La pellicola è stata un enorme successo e ha portato ancora più gloria al regista Levinson, già noto al pubblico per il bellissimo “Good Morning, Vietnam”(1988), anche se inizialmente era stato ingaggiato Steven Spielberg, già impegnato con la preparazione di “Indiana Jones e l’ultima crociata”. Levinson è bravissimo nel portare sul grande schermo un tema molto difficile, e poco diffuso al cinema (almeno all’epoca), cioè quello dell’autismo. Il regista lo tratta col suo tocco leggero ma sapiente, da persona che si è informata, con un mix di commozione, comprensione ma anche ricco di scene divertenti e spensierate, smorzando la tensione nei momenti adatti, sapendo di poter contare su di un colosso come Dustin Hoffman come colonna portante di tutto il progetto e su una sceneggiatura grandiosa scritta da Ronald Bass e Barry Morrow. Il tutto, incorniciato dalle musiche del fenomenale Hans Zimmer.

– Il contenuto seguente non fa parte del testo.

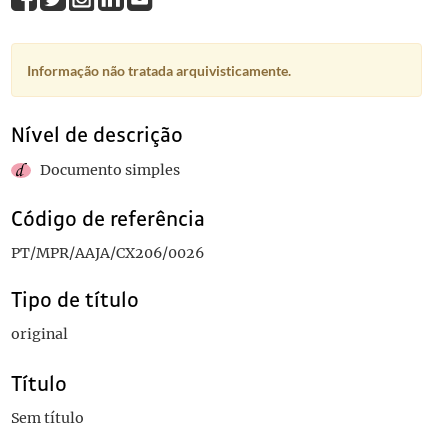
Informação não tratada arquivisticamente.
Nível de descrição
Documento simples
Código de referência
PT/MPR/AAJA/CX206/0026
Tipo de título
original
Título
Sem título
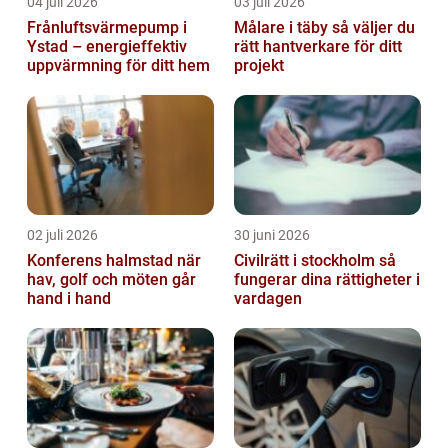
04 juli 2026
03 juli 2026
Frånluftsvärmepump i
Målare i täby så väljer du
Ystad – energieffektiv
rätt hantverkare för ditt
uppvärmning för ditt hem
projekt
02 juli 2026
30 juni 2026
Konferens halmstad när
Civilrätt i stockholm så
hav, golf och möten går
fungerar dina rättigheter i
hand i hand
vardagen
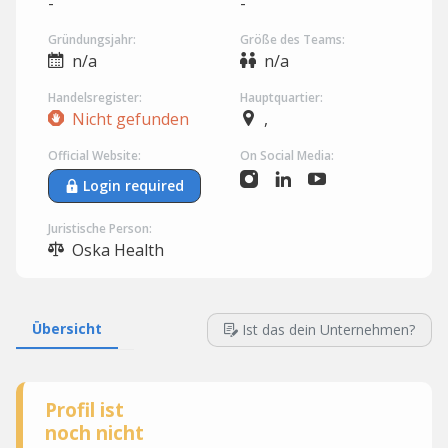
-
-
Gründungsjahr:
Größe des Teams:
n/a
n/a
Handelsregister:
Hauptquartier:
Nicht gefunden
,
Official Website:
On Social Media:
Login required
Juristische Person:
Oska Health
Übersicht
Ist das dein Unternehmen?
Profil ist
noch nicht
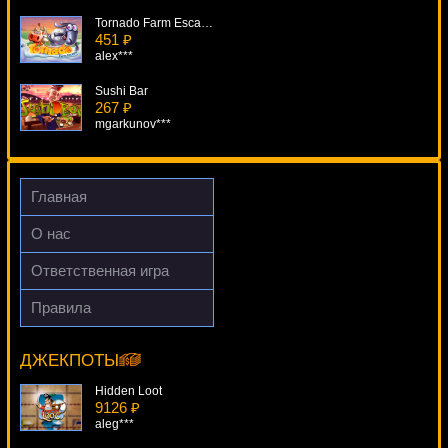
Tornado Farm Escape
451 ₽
alex***
Sushi Bar
267 ₽
mgarkunov***
In Bloom
745 ₽
Deni***
Главная
Single Deck Blackjack Professional Series
О нас
240 ₽
loto***
Ответственная игра
HotShot
Правила
2539 ₽
Fruitilicious
alex***
12704 ₽
drink***
ДЖЕКПОТЫ
Hidden Loot
9126 ₽
aleg***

Il viaggio come conoscenza e l'alchimia tra i due protagonisti

Naturalmente, il “viaggio” on the road dei due fratelli diventa anche, e soprattutto, un percorso di conoscenza che rende più “leggera” la tematica principale del film, distogliendo anche dall’iniziale sete di soldi di Charlie/Tom Cruise, che sorprende e riesce a liberarsi dall’etichetta di belloccio di “Top Gun” e “Cocktail” grazie ad un personaggio più complesso e intenso. A completare il quadro dei protagonisti principali c’è anche la nostra Valeria Golino, nei panni di Susanna, fidanzata di Charlie, e una sorta di àncora per lui, che prende subito le distanze dal rapimento di Raymond, per il quale nutre molto affetto. Quello che impressiona è l’alchimia tra Hoffman, incredibile nei panni di in un personaggio così difficile, speciale mentalmente, amante delle cose semplici ma affetto da una disabilità che gli rende difficile adattarsi al mondo esterno e Cruise, un avido che si apre alla comprensione e all’amore per suo fratello. Emozione allo stato puro. Per tutti questi motivi, “Rain Man – L’uomo della pioggia” è una di quelle pellicole che non ci stancheremo mai di rivedere neanche tra altri 30 anni.

Gli incassi e i 4 Oscar

Il film ebbe un grandioso successo anche al botteghino, dove riuscì ad incassare 350 milioni di dollari a fronte di un budget di soli 25 e, fortunatamente, anche l’Academy si accorse del valore della pellicola e, infatti, “Rain Man – L’uomo della pioggia” portò a casa 4 statuette: Miglior film, Miglior regia, Miglior attore protagonista (a Dustin Hoffman) e Migliore sceneggiatura originale.